- **WHAT YOU HAVE TO DO**: In the data below, find each line containing the string "muhtemel" and return it.

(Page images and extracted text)
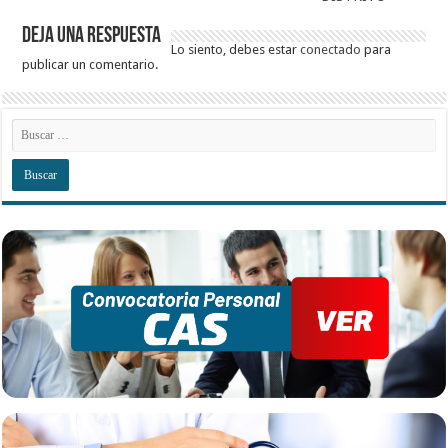
Deja una respuesta
Lo siento, debes estar
conectado
para
publicar un comentario.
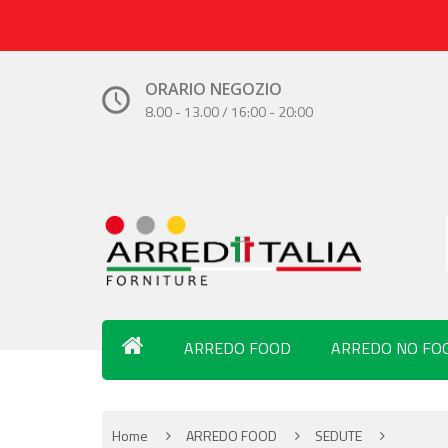
ORARIO NEGOZIO
8.00 - 13.00 / 16:00 - 20:00
ARREDO FOOD
ARREDO NO FO
Home
ARREDO FOOD
SEDUTE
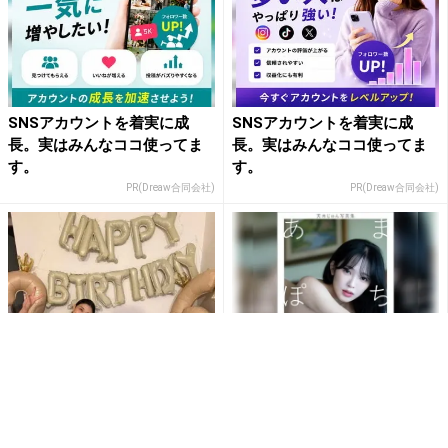
SNSアカウントを着実に成
SNSアカウントを着実に成
長。実はみんなココ使ってま
長。実はみんなココ使ってま
す。
す。
PR(Dreaw合同会社)
PR(Dreaw合同会社)
橋本マナミ、6歳長男と2歳長
天木じゅんのIカップを全解放
女の誕生日を祝福「可愛いが
した｢バストトップの限界表
溢れた」と幸せショット公開
現｣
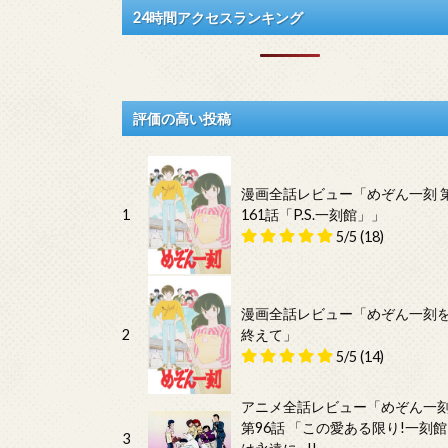
24時間アクセスランキング
評価の高い投稿
漫画全話レビュー「めぞん一刻 
1
161話「P.S.一刻館」」
5/5
(18)
漫画全話レビュー「めぞん一刻
2
終えて」
5/5
(14)
アニメ全話レビュー「めぞん一
第96話 「この愛ある限り!一刻館
3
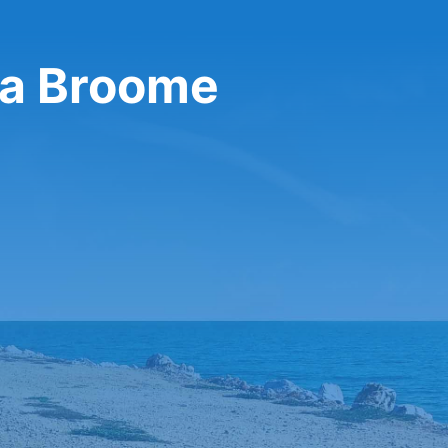
 a Broome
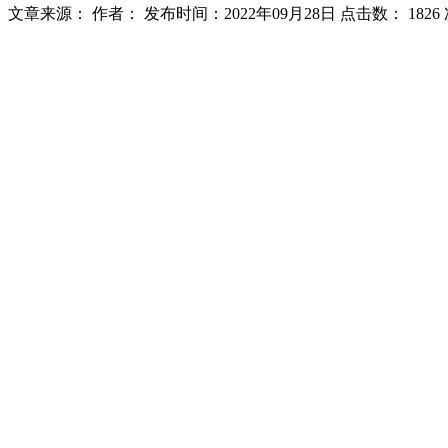
文章来源：
作者：
发布时间：2022年09月28日
点击数：
1826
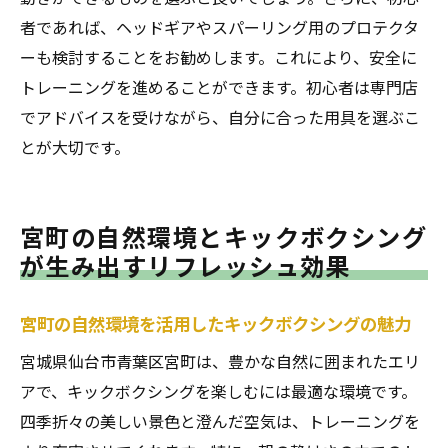
者であれば、ヘッドギアやスパーリング用のプロテクタ
ーも検討することをお勧めします。これにより、安全に
トレーニングを進めることができます。初心者は専門店
でアドバイスを受けながら、自分に合った用具を選ぶこ
とが大切です。
宮町の自然環境とキックボクシング
が生み出すリフレッシュ効果
宮町の自然環境を活用したキックボクシングの魅力
宮城県仙台市青葉区宮町は、豊かな自然に囲まれたエリ
アで、キックボクシングを楽しむには最適な環境です。
四季折々の美しい景色と澄んだ空気は、トレーニングを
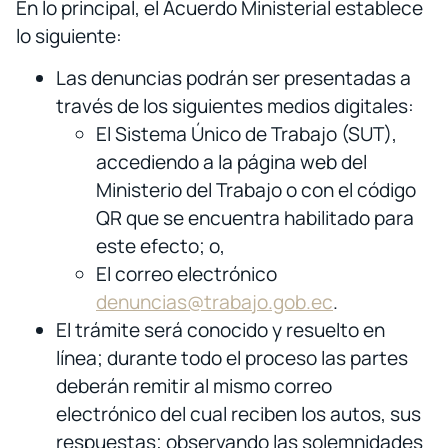
En lo principal, el Acuerdo Ministerial establece
lo siguiente:
Las denuncias podrán ser presentadas a
través de los siguientes medios digitales:
El Sistema Único de Trabajo (SUT),
accediendo a la página web del
Ministerio del Trabajo o con el código
QR que se encuentra habilitado para
este efecto; o,
El correo electrónico
denuncias@trabajo.gob.ec
.
El trámite será conocido y resuelto en
línea; durante todo el proceso las partes
deberán remitir al mismo correo
electrónico del cual reciben los autos, sus
respuestas; observando las solemnidades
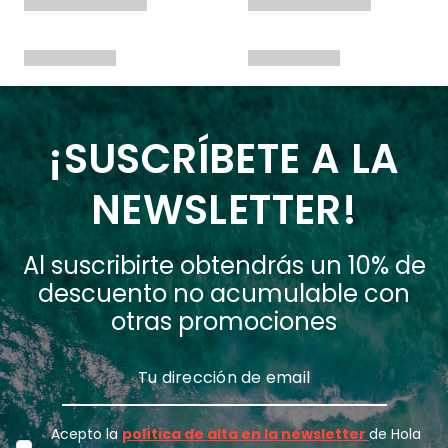
¡SUSCRÍBETE A LA
NEWSLETTER!
Al suscribirte obtendrás un 10% de
descuento no acumulable con
otras promociones
Acepto la
política de alta en la newsletter
de Hola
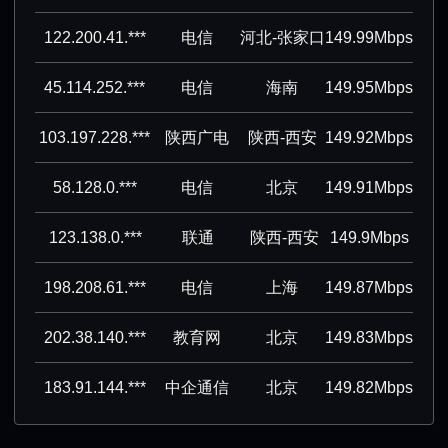
122.200.41.***
电信
河北-张家口
149.99Mbps
45.114.252.***
电信
海南
149.95Mbps
103.197.228.***
陕西广电
陕西-西安
149.92Mbps
58.128.0.***
电信
北京
149.91Mbps
123.138.0.***
联通
陕西-西安
149.9Mbps
198.208.61.***
电信
上海
149.87Mbps
202.38.140.***
教育网
北京
149.83Mbps
183.91.144.***
中企通信
北京
149.82Mbps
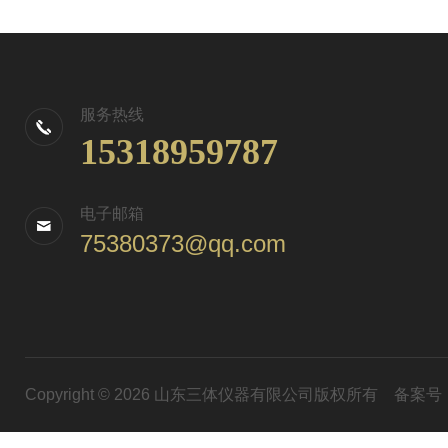
服务热线
15318959787
电子邮箱
75380373@qq.com
Copyright © 2026 山东三体仪器有限公司版权所有
备案号：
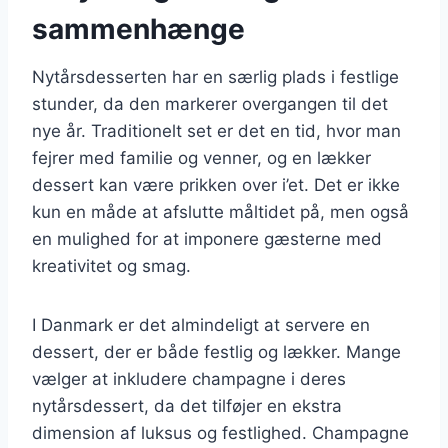
sammenhænge
Nytårsdesserten har en særlig plads i festlige
stunder, da den markerer overgangen til det
nye år. Traditionelt set er det en tid, hvor man
fejrer med familie og venner, og en lækker
dessert kan være prikken over i’et. Det er ikke
kun en måde at afslutte måltidet på, men også
en mulighed for at imponere gæsterne med
kreativitet og smag.
I Danmark er det almindeligt at servere en
dessert, der er både festlig og lækker. Mange
vælger at inkludere champagne i deres
nytårsdessert, da det tilføjer en ekstra
dimension af luksus og festlighed. Champagne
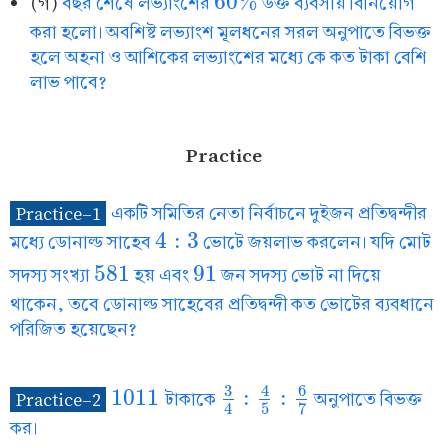
60
%
(গ)
বছর শেষে লভ্যাংশের
উক্ত ব্যবসায় বিনিয়োগ
60
%
করা হলো। অবশিষ্ট লভ্যাংশ মূলধনের সরল অনুপাতে বিভক্ত
হলে অহনা ও আশিকের লভ্যাংশের মধ্যে কে কত টাকা বেশি
লাভ পাবে?
Practice
Practice-1
একটি সমিতির নেতা নির্বাচনে দুইজন প্রতিদ্বন্দীর
4
:
3
মধ্যে ডোনাল্ড সাহেব
ভোটে জয়লাভ করলেন। যদি মোট
4
:
3
581
91
সদস্য সংখ্যা
হয় এবং
জন সদস্য ভোট না দিয়ে
581
91
থাকেন, তবে ডোনাল্ড সাহেবের প্রতিদ্বন্দী কত ভোটের ব্যবধানে
পরিজিত হয়েছেন?
3
6
4
1011
:
:
Practice-2
টাকাকে
অনুপাতে বিভক্ত
1011
3
4
:
4
5
:
6
7
5
7
4
কর।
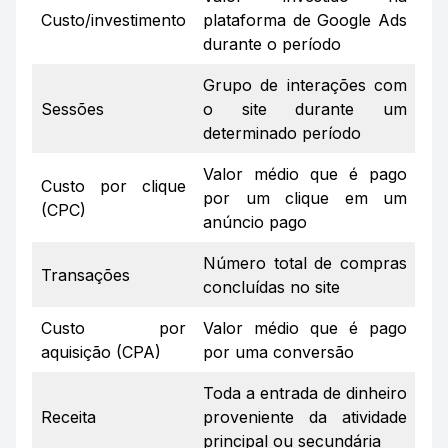
Custo/investimento
plataforma de Google Ads
durante o período
Grupo de interações com
Sessões
o site durante um
determinado período
Valor médio que é pago
Custo por clique
por um clique em um
(CPC)
anúncio pago
Número total de compras
Transações
concluídas no site
Custo por
Valor médio que é pago
aquisição (CPA)
por uma conversão
Toda a entrada de dinheiro
Receita
proveniente da atividade
principal ou secundária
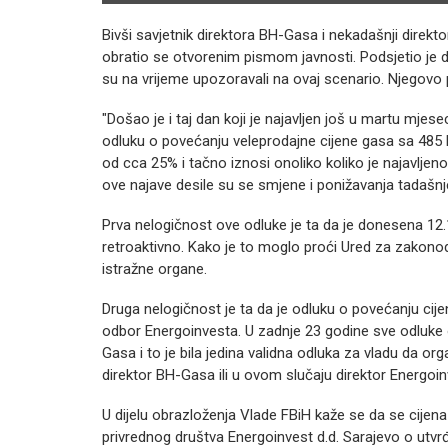
Bivši savjetnik direktora BH-Gasa i nekadašnji direkt
obratio se otvorenim pismom javnosti. Podsjetio je 
su na vrijeme upozoravali na ovaj scenario. Njegovo 
"Došao je i taj dan koji je najavljen još u martu mjes
odluku o povećanju veleprodajne cijene gasa sa 48
od cca 25% i tačno iznosi onoliko koliko je najavlj
ove najave desile su se smjene i ponižavanja tadaš
Prva nelogičnost ove odluke je ta da je donesena 12
retroaktivno. Kako je to moglo proći Ured za zakonod
istražne organe.
Druga nelogičnost je ta da je odluku o povećanju cij
odbor Energoinvesta. U zadnje 23 godine sve odluke 
Gasa i to je bila jedina validna odluka za vladu da o
direktor BH-Gasa ili u ovom slučaju direktor Energoin
U dijelu obrazloženja Vlade FBiH kaže se da se cijena 
privrednog društva Energoinvest d.d. Sarajevo o utvr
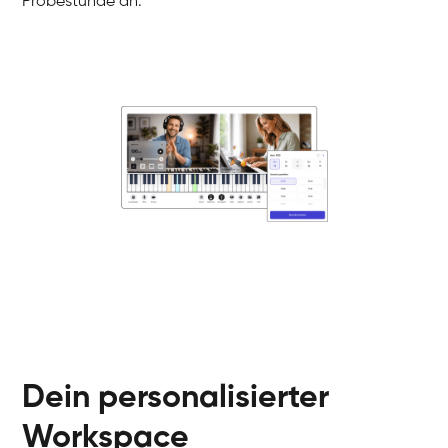
Probestunde an.
Danai
Klavier / Piano / Flügel
Friedemann
Klavier / Piano / Flügel
Helen
Klavier / Piano / Flügel
Jan
Klavier / Piano / Flügel
Juliane
Klavier / Piano / Flügel
Olli
Klavier / Piano / Flügel
Peter
Klavier / Piano / Flügel
Dein personalisierter
Workspace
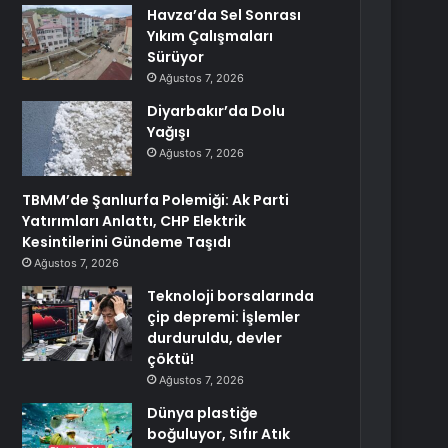
Havza’da Sel Sonrası
Yıkım Çalışmaları
Sürüyor
Ağustos 7, 2026
Diyarbakır’da Dolu
Yağışı
Ağustos 7, 2026
TBMM’de Şanlıurfa Polemiği: Ak Parti
Yatırımları Anlattı, CHP Elektrik
Kesintilerini Gündeme Taşıdı
Ağustos 7, 2026
Teknoloji borsalarında
çip depremi: İşlemler
durduruldu, devler
çöktü!
Ağustos 7, 2026
Dünya plastiğe
boğuluyor, Sıfır Atık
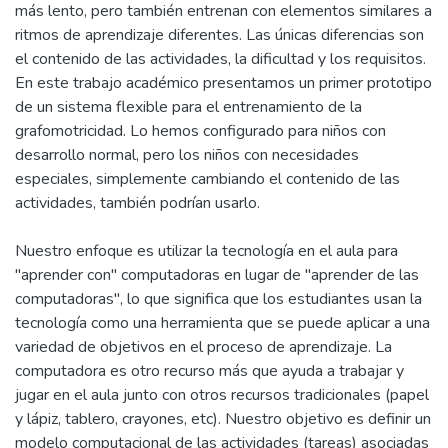
más lento, pero también entrenan con elementos similares a
ritmos de aprendizaje diferentes. Las únicas diferencias son
el contenido de las actividades, la dificultad y los requisitos.
En este trabajo académico presentamos un primer prototipo
de un sistema flexible para el entrenamiento de la
grafomotricidad. Lo hemos configurado para niños con
desarrollo normal, pero los niños con necesidades
especiales, simplemente cambiando el contenido de las
actividades, también podrían usarlo.
Nuestro enfoque es utilizar la tecnología en el aula para
"aprender con" computadoras en lugar de "aprender de las
computadoras", lo que significa que los estudiantes usan la
tecnología como una herramienta que se puede aplicar a una
variedad de objetivos en el proceso de aprendizaje. La
computadora es otro recurso más que ayuda a trabajar y
jugar en el aula junto con otros recursos tradicionales (papel
y lápiz, tablero, crayones, etc). Nuestro objetivo es definir un
modelo computacional de las actividades (tareas) asociadas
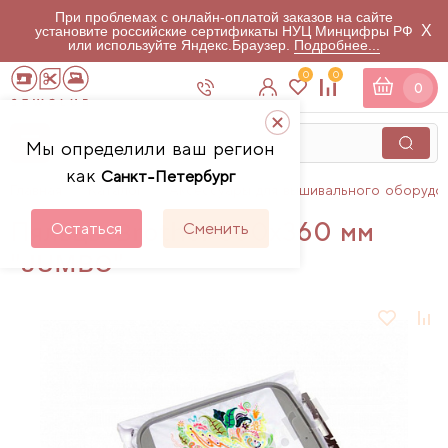
При проблемах с онлайн-оплатой заказов на сайте
X
установите российские сертификаты НУЦ Минцифры РФ
или используйте Яндекс.Браузер.
Подробнее...
0
0
0
Мы определили ваш регион
как
Санкт-Петербург
Главная
Каталог
Аксессуары для вышивального оборудо
Пяльцы Brother 360х360 мм
Остаться
Сменить
"JUMBO"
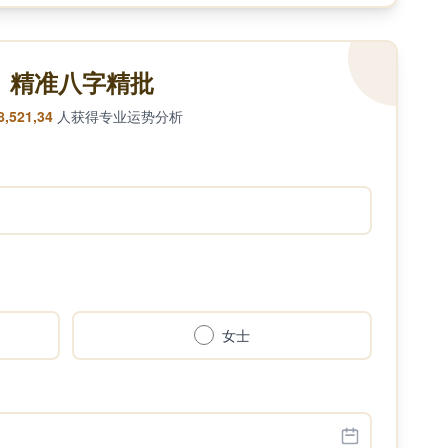
精准八字精批
8,521,34
人获得专业运势分析
女士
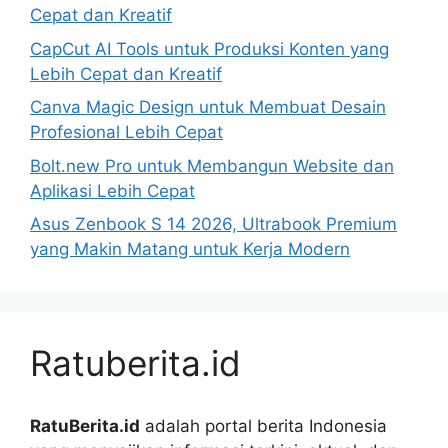
Cepat dan Kreatif
CapCut AI Tools untuk Produksi Konten yang
Lebih Cepat dan Kreatif
Canva Magic Design untuk Membuat Desain
Profesional Lebih Cepat
Bolt.new Pro untuk Membangun Website dan
Aplikasi Lebih Cepat
Asus Zenbook S 14 2026, Ultrabook Premium
yang Makin Matang untuk Kerja Modern
Ratuberita.id
RatuBerita.id
adalah portal berita Indonesia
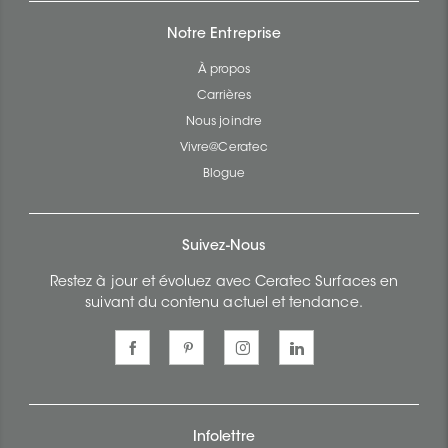
Notre Entreprise
À propos
Carrières
Nous joindre
Vivre@Ceratec
Blogue
Suivez-Nous
Restez à jour et évoluez avec Ceratec Surfaces en
suivant du contenu actuel et tendance.
Infolettre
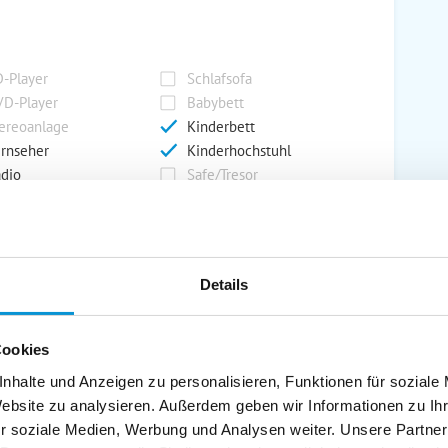
-Player
Schlafsofa
D-Player
Babybett
ereoanlage
Kinderbett
rnseher
Kinderhochstuhl
dio
Safe/Tresor
rport
Grill
Details
rkplatz
Grillplatz
rage
Wintergarten
nderspielplatz
Swimmingpool
Cookies
stellraum
nhalte und Anzeigen zu personalisieren, Funktionen für soziale
Website zu analysieren. Außerdem geben wir Informationen zu I
r soziale Medien, Werbung und Analysen weiter. Unsere Partner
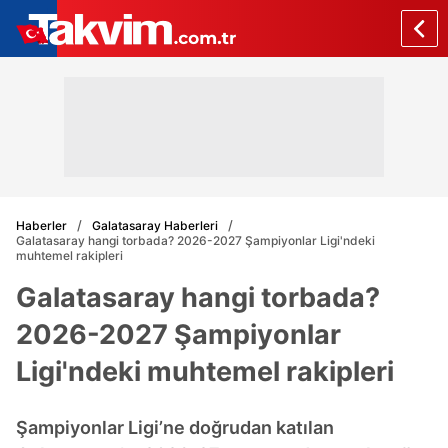
Haberler
Galatasaray Haberleri
Galatasaray hangi torbada? 2026-2027 Şampiyonlar Ligi'ndeki
muhtemel rakipleri
Galatasaray hangi torbada?
2026-2027 Şampiyonlar
Ligi'ndeki muhtemel rakipleri
Şampiyonlar Ligi’ne doğrudan katılan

- **RESPONSE FOR THIS EXERCISE**:
muhtemel rakipleri
Ligi'ndeki muhtemel rakipleri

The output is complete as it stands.